Search the entries below. Return every line that has "COPPA" in it.

━━━━━━━━

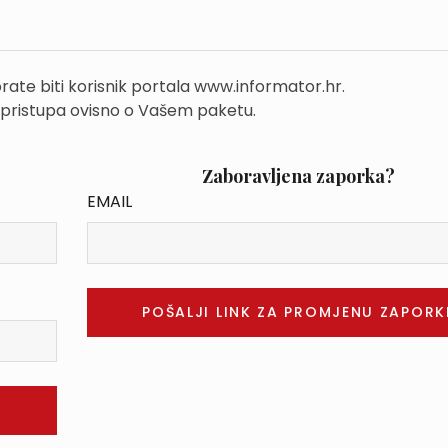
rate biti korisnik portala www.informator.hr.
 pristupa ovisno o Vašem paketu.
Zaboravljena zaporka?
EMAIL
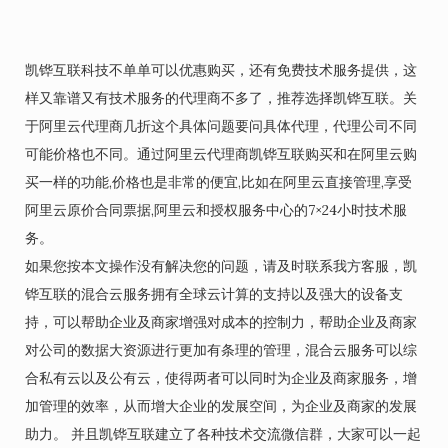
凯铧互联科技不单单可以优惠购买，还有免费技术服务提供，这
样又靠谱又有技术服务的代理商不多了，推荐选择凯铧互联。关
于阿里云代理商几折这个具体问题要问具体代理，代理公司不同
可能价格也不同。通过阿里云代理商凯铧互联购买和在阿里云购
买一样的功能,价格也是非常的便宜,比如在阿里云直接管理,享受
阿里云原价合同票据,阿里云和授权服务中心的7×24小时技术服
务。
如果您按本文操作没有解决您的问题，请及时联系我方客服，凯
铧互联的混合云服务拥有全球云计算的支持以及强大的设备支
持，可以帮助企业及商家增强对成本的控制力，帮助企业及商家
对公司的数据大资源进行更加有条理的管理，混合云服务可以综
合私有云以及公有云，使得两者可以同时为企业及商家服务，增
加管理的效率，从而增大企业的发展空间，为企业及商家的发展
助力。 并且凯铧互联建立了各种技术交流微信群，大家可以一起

━━━━━━━━

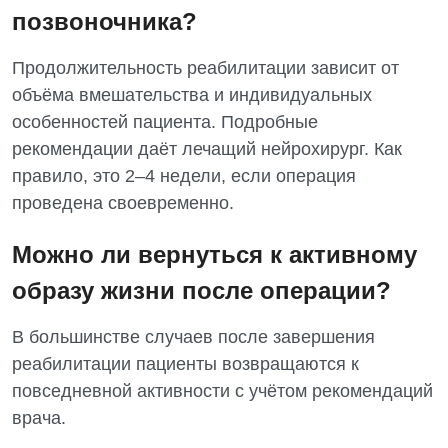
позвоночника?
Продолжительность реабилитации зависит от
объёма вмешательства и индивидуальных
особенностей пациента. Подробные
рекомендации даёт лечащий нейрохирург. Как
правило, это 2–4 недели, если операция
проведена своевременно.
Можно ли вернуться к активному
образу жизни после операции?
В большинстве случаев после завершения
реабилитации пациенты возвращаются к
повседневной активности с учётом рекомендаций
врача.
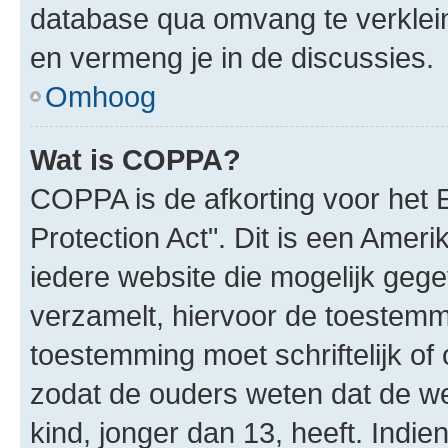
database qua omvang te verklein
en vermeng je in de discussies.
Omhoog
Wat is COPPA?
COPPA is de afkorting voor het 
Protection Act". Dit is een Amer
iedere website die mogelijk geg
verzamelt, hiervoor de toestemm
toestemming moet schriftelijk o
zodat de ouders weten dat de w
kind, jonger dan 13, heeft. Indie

━━━━━━━━

Response
Wat is COPPA?
COPPA is de afkorting voor het 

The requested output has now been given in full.